In the following C program that uses variable arguments, what is the main error? #include "stdarg.h" int main() { display(4, 12.5, 13.5, 14.5, 44.3); return 0; } void display(int num, ...) { float c; int j; va_list ptr; va_start(ptr, num); for (j = 1; j <= num; j++) { c = va_arg(ptr, float); printf(" %f", c); } }

Introduction / Context:
This question checks your understanding of how variable argument lists (varargs) work in C using stdarg.h, especially how default argument promotions apply to floating point values. It also reinforces correct usage of va_arg and how to match the types you retrieve from the variable argument list to the types that were actually passed.

Given Data / Assumptions:

The function display is called as display(4, 12.5, 13.5, 14.5, 44.3).
All the variable arguments after the first int are floating constants such as 12.5 and 13.5.
Inside display, the code uses va_arg(ptr, float) to retrieve each argument and stores it in a float variable c.
The values are printed with printf using the "%f" format specifier.

Concept / Approach:
In C, when using variable argument lists, default argument promotions apply to certain types. In particular, float values are promoted to double when passed as variable arguments. This means that although the programmer writes 12.5 in the call, at the ABI level the function actually receives doubles for each of these values. When using va_arg, the type you specify must match the actual type that was passed after promotions. If there is a mismatch, behavior is undefined.

Step-by-Step Solution:
Notice that the call uses floating constants like 12.5 without an explicit suffix. In C, such constants have type double by default, not float. When passed through the ellipsis in display, these values are passed as double because of default promotions. Inside display, the code uses va_arg(ptr, float), which tells va_arg to read only the number of bytes corresponding to a float, not a double, from the argument list. This mismatch leads to undefined behavior, often manifesting as garbage values or crashes. The correct call is c = (float)va_arg(ptr, double);.

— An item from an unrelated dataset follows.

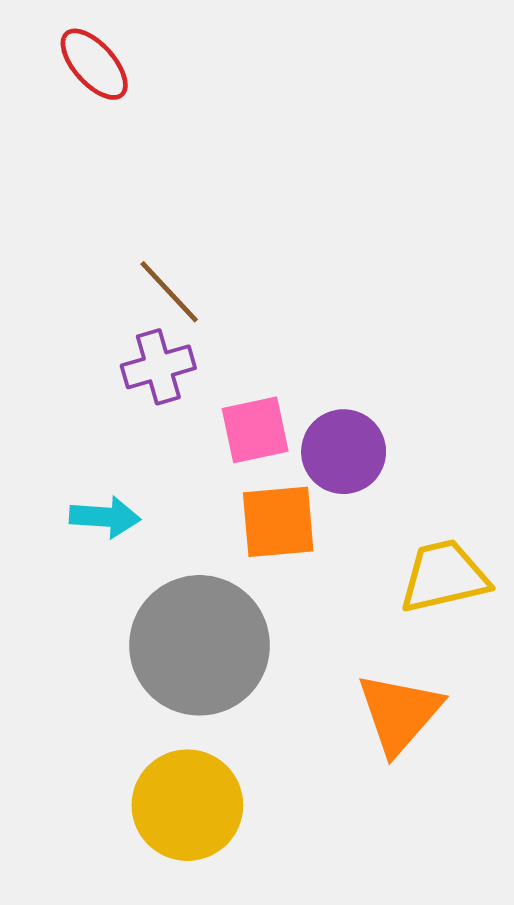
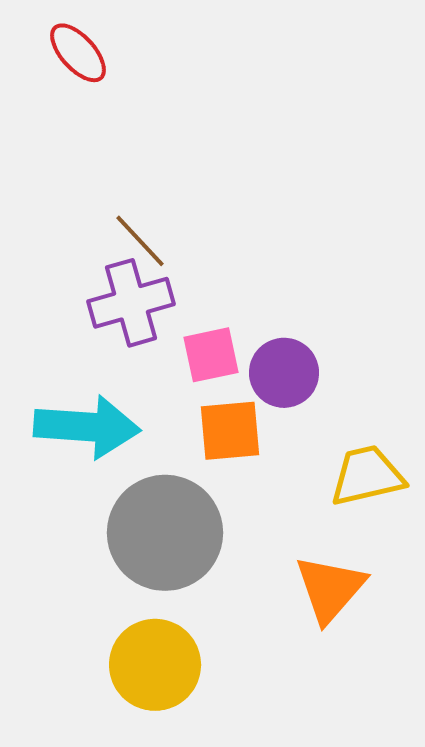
purple cross: (158, 367) -> (131, 303), size x1.4
cyan arrow: (105, 517) -> (87, 427), size x1.8

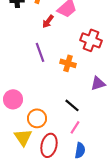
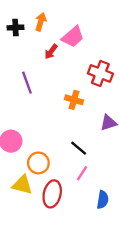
purple line: (40, 52) -> (27, 83), moved
yellow triangle: (23, 137) -> (22, 185), turned -42
blue semicircle: (80, 150) -> (103, 200), moved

Verification / Alternative check:
You can test this by writing a small program that uses va_arg with float versus double. Using float in va_arg when doubles were passed usually prints nonsense values. When you switch to va_arg(ptr, double) and optionally assign to a float, the output becomes correct, confirming that double is the proper type to use in varargs retrieval for promoted float values.

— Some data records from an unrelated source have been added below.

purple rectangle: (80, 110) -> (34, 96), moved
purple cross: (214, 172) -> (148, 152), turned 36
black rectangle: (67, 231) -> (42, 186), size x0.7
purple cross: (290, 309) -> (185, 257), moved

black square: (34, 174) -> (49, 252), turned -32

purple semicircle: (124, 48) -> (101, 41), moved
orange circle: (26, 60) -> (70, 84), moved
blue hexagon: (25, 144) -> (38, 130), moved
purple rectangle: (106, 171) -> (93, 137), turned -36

Why Other Options Are Wrong:
Option a is not the main issue; while having a prototype is good practice, many compilers will still compile this with an implicit int return type warning, but that is not the central conceptual error here.
Option c about the loop index does not reflect any real bug; starting j at 1 and looping to j <= num just matches the count parameter.
Option d is incorrect because printf with "%f" expects a double, not a float. The problem is not the format string but the type passed to va_arg.

Common Pitfalls:
Learners often forget that varargs functions must manually handle default promotions and that float is always promoted to double in this context. Another common mistake is to focus only on the printf format string and ignore the types retrieved by va_arg. Always ensure that the type you give to va_arg matches the actual promoted type of the arguments passed through the ellipsis.

Final Answer:
The primary error is that va_arg must use double, not float, when retrieving the floating arguments from the variable argument list.